Share

Fed: The good, the bad and the ugly of postponing the rate hike

The postponement of the Fed's rate hike sends three signals: 1) the good thing is the invigorating effect on the international context; 2) the bad thing is the reduction for the Eurozone of the positive effects of Qe; 3) the bad news is the risk that the postponement could lead the Fed to tolerate a recovery in inflation and a new widening of external imbalances in the future

Fed: The good, the bad and the ugly of postponing the rate hike

Finally the mountain gave birth to the little mouse. The long-heralded hike in the interest rate on Fed Funds – taken to virtually zero (0-0,25% range) since the beginning of the crisis – which the Fed had promised to seal the return to normality of monetary management was further postponed. This FOMC decision seems reasonable especially given the fears aroused in recent months by the marked cooling of emerging economies, which is also involving China. In fact, the gradual reduction (until they ceased) of the purchases of securities by the Fed to return from the phase of Quantitative Easing (QE), the so-called Tapering implemented since the beginning of 2014 had already produced growing fragility in capital flows to emerging countries. And these fragilities would worsen with the increase in the rate on the Fed Funds.

However, obviously, the Fed's choices look at the US macroeconomic situation even before the global one. Therefore, the decision to hesitate further gives us signals on the expected situation of the American economy as well as the international one. Overall, it seems to me that there are three signals which, drawing inspiration from the famous film by Sergio Leone, we could define: the good, the bad and the ugly.

The good signal is the one already mentioned for the international context, where the postponement of the rise in US rates will have a toning effect in the coming months. The bad signal is for the Eurozone which will see the positive effects produced by its QE diminish. Not surprisingly, as the markets consolidated the expectation of the postponement, in recent weeks there has been an appreciation of the euro against the dollar. The bad signal is for concerns that the delay in raising rates could lead the Fed to have to tolerate a recovery in inflation and a renewed widening of external imbalances in the future. We will focus on these concerns below.

US GDP growth, albeit with fluctuations, returned to around 3%. And this trend, which until 2010 had produced unsatisfactory results in terms of job creation, has now brought the unemployment rate back to 5%, to values ​​close to those observed before the outbreak of the crisis (fig. 1). .

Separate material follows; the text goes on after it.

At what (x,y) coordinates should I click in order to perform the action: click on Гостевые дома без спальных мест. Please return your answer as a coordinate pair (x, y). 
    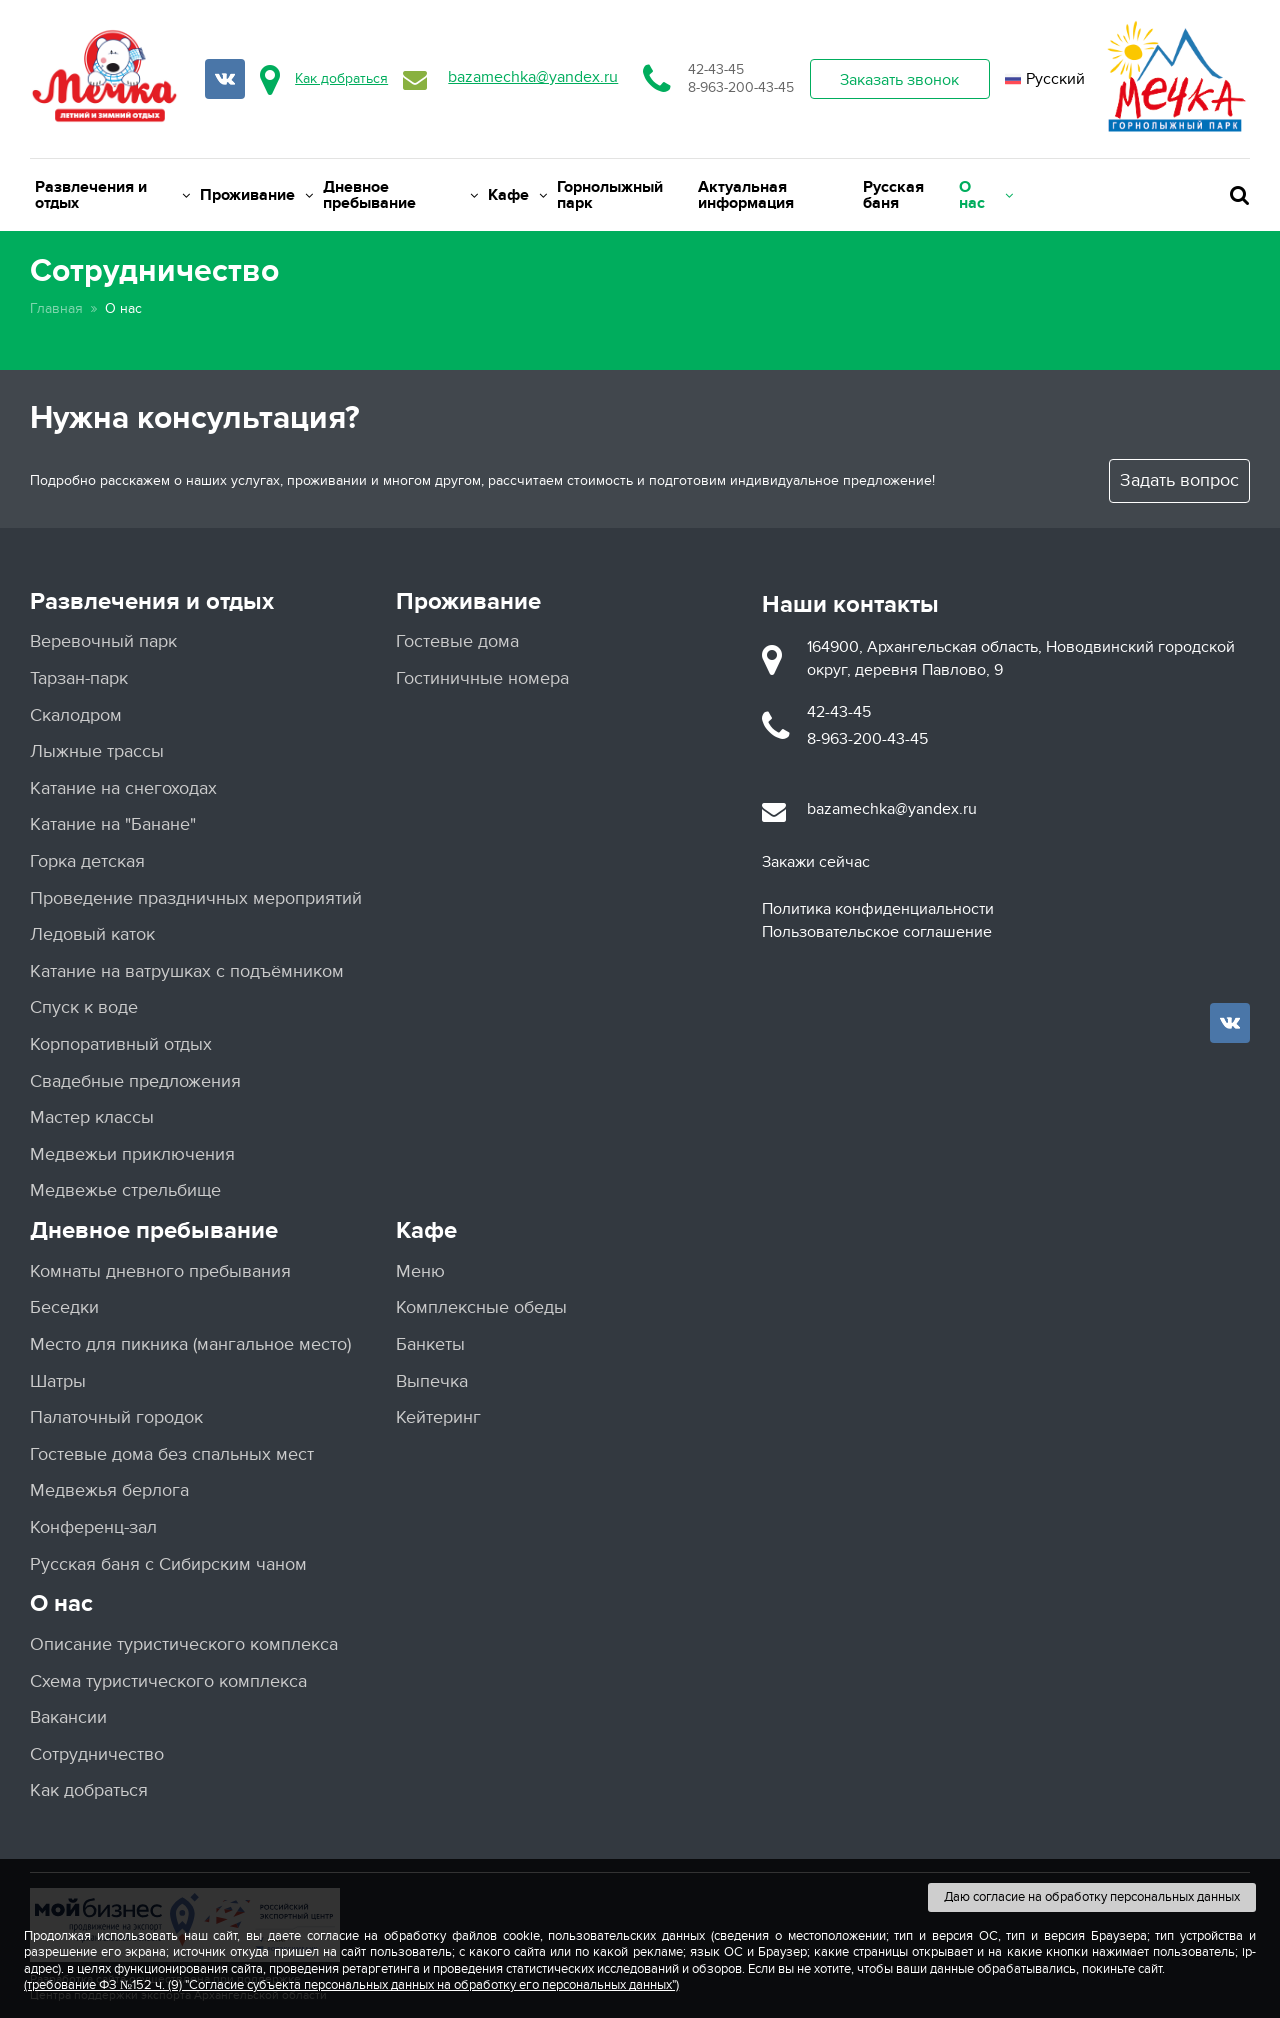
    Looking at the image, I should click on (172, 1454).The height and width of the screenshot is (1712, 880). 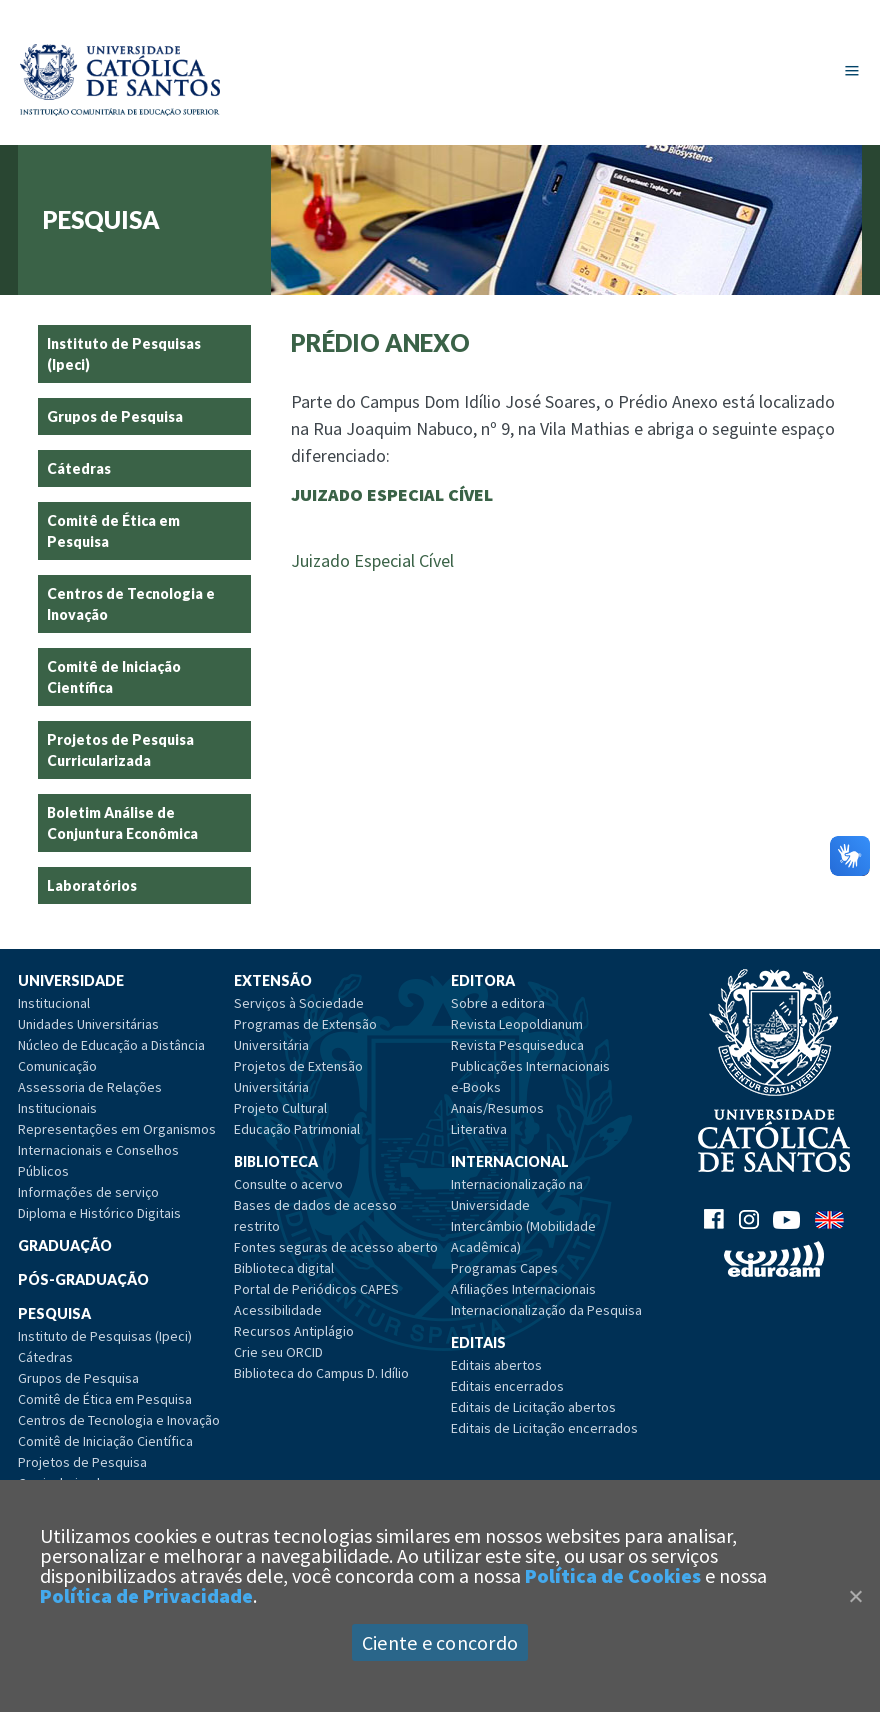 I want to click on Portal de Periódicos CAPES, so click(x=316, y=1289). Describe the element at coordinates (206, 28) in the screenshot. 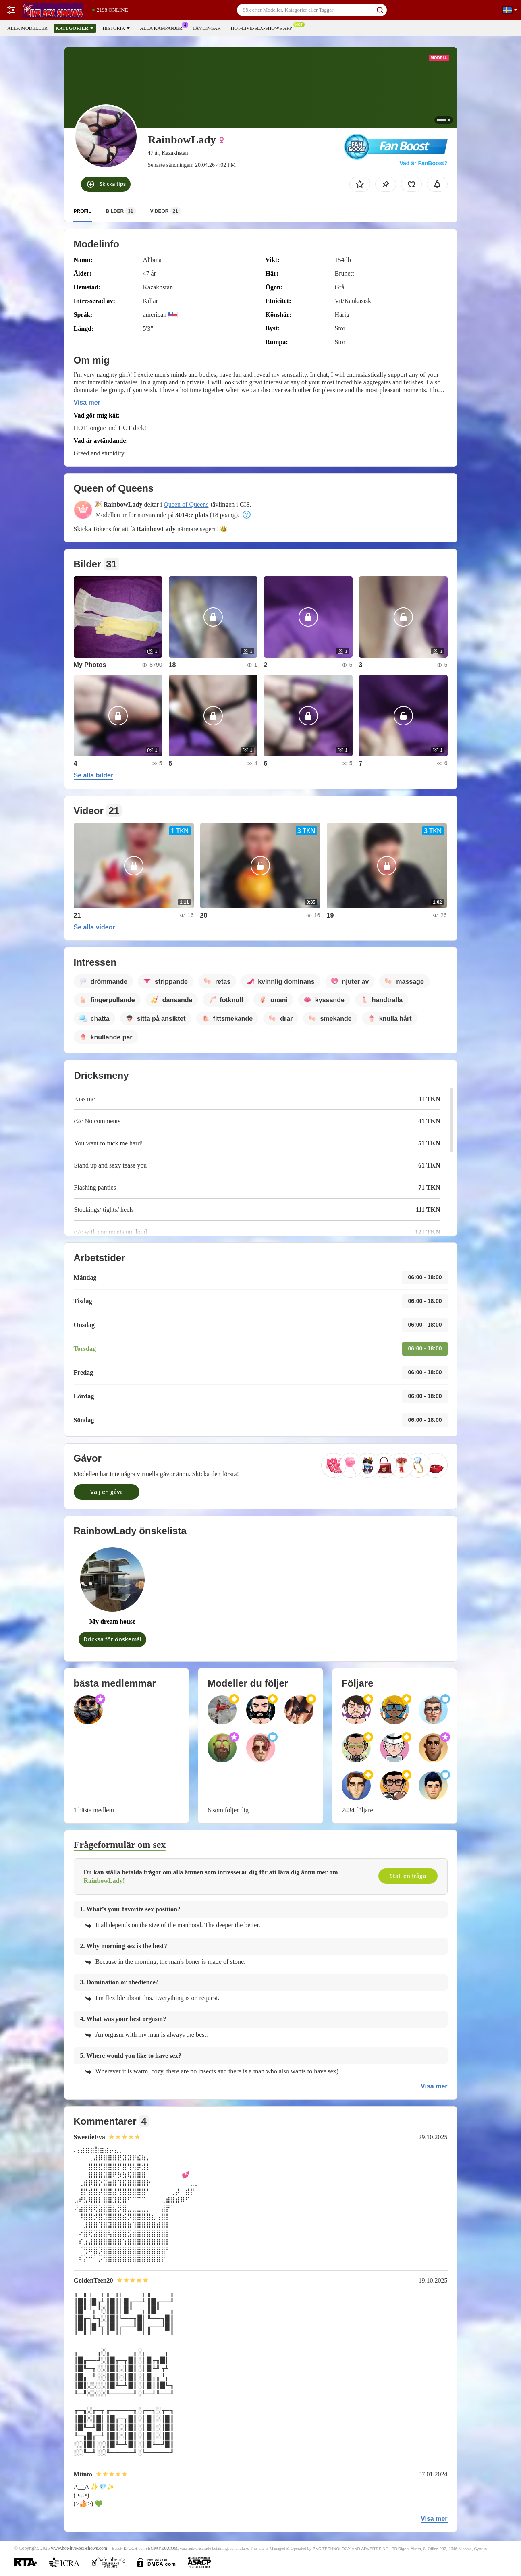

On the inflation front, it is better to look not at actual data but at expectations. In fact, if expectations restart, then actual inflation will also restart because economic operators will incorporate these expectations into contracts. Well, looking at the expected inflation calculated by the Cleveland Federal Reserve (fig. 2) we can see three phases since the beginning of the crisis. From 2007 to 2010, expected inflation halves from 3 to 1,5%. From the end of 2010 to mid-2013 there is a further slight reduction to 1,4%. Since then, expected inflation has risen on average, returning to around 3%. Although abruptly interrupted in late 2014 and early 2015 by the collapse in oil prices (the part highlighted by the oval in the figure), the upward trend then re-emerged.

If inflation really tends to 3%, the Fed should act by raising rates significantly. In fact, what matters for consumption and investment choices is the real interest rate and with interest rates at zero and inflation at 3% there would be a negative real rate of 3%, with potential effects of overheating the economy.

But there is another worrying aspect: the current account deficit. After reaching peaks of over 200 billion per quarter in 2006, the deficit had narrowed to around 80 billion in 2013, but has since returned to growth, exceeding 100 billion. It is true that, in a period in which international demand is lacking, everyone looks with interest at the Americans as "consumers of last resort". However, it must be remembered that the USA is already the largest debtor country in the world. Will it last?